Long tracks are one thing. Single-track records something totally different. A 44-minute-Post Black Metal album completely unusual and not that frequent on top. Mother from Oostende, Belgium have done that again with their second full-length II and I love it!
With this record and review Veil of Sound goes nearly full-circle again. Back in 2021 when we started our video channel and also, along with it, the perfect love affair between our friends (yes, friends!) in Consouling Sounds and us – they asked us to do some video interviews which were to become a part of the festival, and so we interviewed some mighty fine acts: Barst, Insect Ark, Ovtrenoir and Mother. Back then brothers Toon and Tuur Soete and bass player Lynn were just about to (re)release their first record via CS. And guess what – they just released their second full-length through Mike’s label, so it’s time to have a spin!
Lynn, Toon and Tuur have created a sound that is mighty interesting as it’s equally Black Metal in sound and Post-Hardcore/Metal at its songwriting core. They play with the dynamics of the latter, the classical “loud vs. quiet” parts with some amazing build-ups and, maybe even more important, some breathtaking fade-aways. On a record with only one track and no obvious track endings and beginnings, these outros (if one can use that term for a one-track-record like this one) are really the item to make or break a record.
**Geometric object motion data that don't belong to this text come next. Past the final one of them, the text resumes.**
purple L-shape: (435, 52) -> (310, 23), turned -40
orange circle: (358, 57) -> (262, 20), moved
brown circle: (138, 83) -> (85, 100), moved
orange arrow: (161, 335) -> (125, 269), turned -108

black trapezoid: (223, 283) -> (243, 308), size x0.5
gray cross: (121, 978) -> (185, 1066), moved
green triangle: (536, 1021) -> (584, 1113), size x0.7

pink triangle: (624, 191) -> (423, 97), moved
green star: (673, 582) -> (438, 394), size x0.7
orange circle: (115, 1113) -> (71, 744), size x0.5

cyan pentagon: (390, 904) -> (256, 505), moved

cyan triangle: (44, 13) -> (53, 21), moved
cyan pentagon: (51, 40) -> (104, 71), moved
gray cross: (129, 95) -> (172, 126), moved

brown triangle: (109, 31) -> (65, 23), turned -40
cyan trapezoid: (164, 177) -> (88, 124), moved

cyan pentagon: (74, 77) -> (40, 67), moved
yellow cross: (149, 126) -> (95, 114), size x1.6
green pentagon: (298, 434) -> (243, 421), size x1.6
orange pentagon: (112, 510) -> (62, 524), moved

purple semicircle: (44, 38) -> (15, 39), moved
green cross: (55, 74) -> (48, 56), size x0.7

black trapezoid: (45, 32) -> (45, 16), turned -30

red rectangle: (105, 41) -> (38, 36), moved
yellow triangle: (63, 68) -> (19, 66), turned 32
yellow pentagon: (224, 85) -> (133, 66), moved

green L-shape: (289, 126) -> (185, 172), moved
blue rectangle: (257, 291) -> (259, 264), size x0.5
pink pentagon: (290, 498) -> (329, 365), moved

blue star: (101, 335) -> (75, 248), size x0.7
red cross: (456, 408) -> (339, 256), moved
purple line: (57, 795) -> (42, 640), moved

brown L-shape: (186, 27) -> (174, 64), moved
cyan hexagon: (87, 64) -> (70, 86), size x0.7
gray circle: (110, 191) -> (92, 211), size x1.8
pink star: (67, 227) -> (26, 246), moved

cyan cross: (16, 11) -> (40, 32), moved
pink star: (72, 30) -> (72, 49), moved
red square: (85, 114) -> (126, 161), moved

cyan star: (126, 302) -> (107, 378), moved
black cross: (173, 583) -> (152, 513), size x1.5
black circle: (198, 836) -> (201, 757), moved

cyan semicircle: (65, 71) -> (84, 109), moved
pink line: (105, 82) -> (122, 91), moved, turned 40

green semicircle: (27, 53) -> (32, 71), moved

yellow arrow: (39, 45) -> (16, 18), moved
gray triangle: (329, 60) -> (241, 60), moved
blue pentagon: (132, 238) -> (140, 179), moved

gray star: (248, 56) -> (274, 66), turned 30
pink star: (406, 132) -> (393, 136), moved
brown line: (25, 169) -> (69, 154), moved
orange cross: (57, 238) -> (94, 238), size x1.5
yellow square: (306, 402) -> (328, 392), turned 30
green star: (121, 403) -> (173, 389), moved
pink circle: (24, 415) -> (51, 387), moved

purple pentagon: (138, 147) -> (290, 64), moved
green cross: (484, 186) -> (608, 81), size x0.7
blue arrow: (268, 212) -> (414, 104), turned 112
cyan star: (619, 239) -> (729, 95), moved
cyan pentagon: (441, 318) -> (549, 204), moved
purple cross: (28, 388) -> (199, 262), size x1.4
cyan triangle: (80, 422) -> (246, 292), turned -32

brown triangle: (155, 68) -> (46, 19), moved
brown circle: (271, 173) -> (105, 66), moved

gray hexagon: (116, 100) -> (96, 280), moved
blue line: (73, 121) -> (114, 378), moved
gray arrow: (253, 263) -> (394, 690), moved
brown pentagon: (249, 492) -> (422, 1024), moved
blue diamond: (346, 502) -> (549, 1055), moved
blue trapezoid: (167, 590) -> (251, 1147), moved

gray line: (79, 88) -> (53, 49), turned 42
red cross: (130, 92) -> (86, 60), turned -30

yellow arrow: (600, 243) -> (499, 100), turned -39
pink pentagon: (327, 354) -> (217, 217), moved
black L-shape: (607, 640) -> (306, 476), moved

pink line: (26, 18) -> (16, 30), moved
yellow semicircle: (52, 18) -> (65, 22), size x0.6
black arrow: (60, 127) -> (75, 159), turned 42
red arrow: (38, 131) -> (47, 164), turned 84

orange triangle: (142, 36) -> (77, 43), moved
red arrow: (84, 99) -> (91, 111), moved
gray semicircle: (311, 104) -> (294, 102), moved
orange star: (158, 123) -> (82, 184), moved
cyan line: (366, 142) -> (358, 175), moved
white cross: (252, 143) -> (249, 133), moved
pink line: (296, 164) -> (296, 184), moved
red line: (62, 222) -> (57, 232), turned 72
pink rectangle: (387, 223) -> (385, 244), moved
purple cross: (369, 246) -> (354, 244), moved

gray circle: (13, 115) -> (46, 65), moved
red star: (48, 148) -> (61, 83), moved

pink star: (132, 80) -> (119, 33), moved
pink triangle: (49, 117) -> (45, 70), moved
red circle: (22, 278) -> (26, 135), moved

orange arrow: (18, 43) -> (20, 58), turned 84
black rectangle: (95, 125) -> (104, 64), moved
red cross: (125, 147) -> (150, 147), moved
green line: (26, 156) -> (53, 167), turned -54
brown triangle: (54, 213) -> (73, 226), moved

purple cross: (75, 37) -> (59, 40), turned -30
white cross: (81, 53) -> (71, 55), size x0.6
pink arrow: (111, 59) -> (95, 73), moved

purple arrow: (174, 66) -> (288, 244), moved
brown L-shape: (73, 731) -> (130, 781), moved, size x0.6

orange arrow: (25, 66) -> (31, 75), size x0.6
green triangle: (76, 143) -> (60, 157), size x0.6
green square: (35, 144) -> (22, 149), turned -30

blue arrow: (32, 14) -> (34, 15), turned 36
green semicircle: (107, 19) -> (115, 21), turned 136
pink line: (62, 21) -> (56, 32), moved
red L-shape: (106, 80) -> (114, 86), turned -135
For example, when they slowly fade out one passage after roughly 30 minutes, there is only one guitar part, that is quite clean and slowly disappearing in volume (even though the intervals between the repititions stay the same) – and then after several nearly inaudible bits, the same guitar comes back at the same interval with a much crunchier, much more distorted sound. That then leads into a “doom-drums meets industrial guitars” part with some spherical ambient beneath it. All quite astonishingly well done, the experience of the trio is obvious here. They know what they are doing, and the spoken word passage crowning the new part is perfectly adjusted to its needs.
And then there is the other dimension of their music – the storyline they have been trying to tell since their first record: The mother, the most often most important figure in more or less every person’s live. The person, whose love and care can surely signify the strongest influence in our lives. The one, that strengthens our love for live and desire for new things. But what if that one doesn’t care whether we need her? If we need anything like a hug not just a “Well done”? If our self-esteem could be boosted by her and her alone? Then that mother figure turns into a tyrant. Into someone who is not good for us. Whose lack of loving turns us into the love-hungry zombies whose fight against authorities stems from a lack of confirmation from the mother. That is the plot of their story which they will tell in multiple chapters, this one is the second installment, the review for the first full-length and the Interlude-EP can be found here. One can see, that the band surely knows how to interweave a story with personal experiences and heave them onto an abstract level so that they become much more than they were before – a general assessment of human life.
This new chapter in Mother’s self-titled story and journey into the human psyche is ripe with great structures and perfectly balanced build-ups and slow descents. It is a tidbit more atmospheric than the first full-length and as the band is fleshing out this direction a bit more, the audience is drawn to the qualities this record is already overflowing with!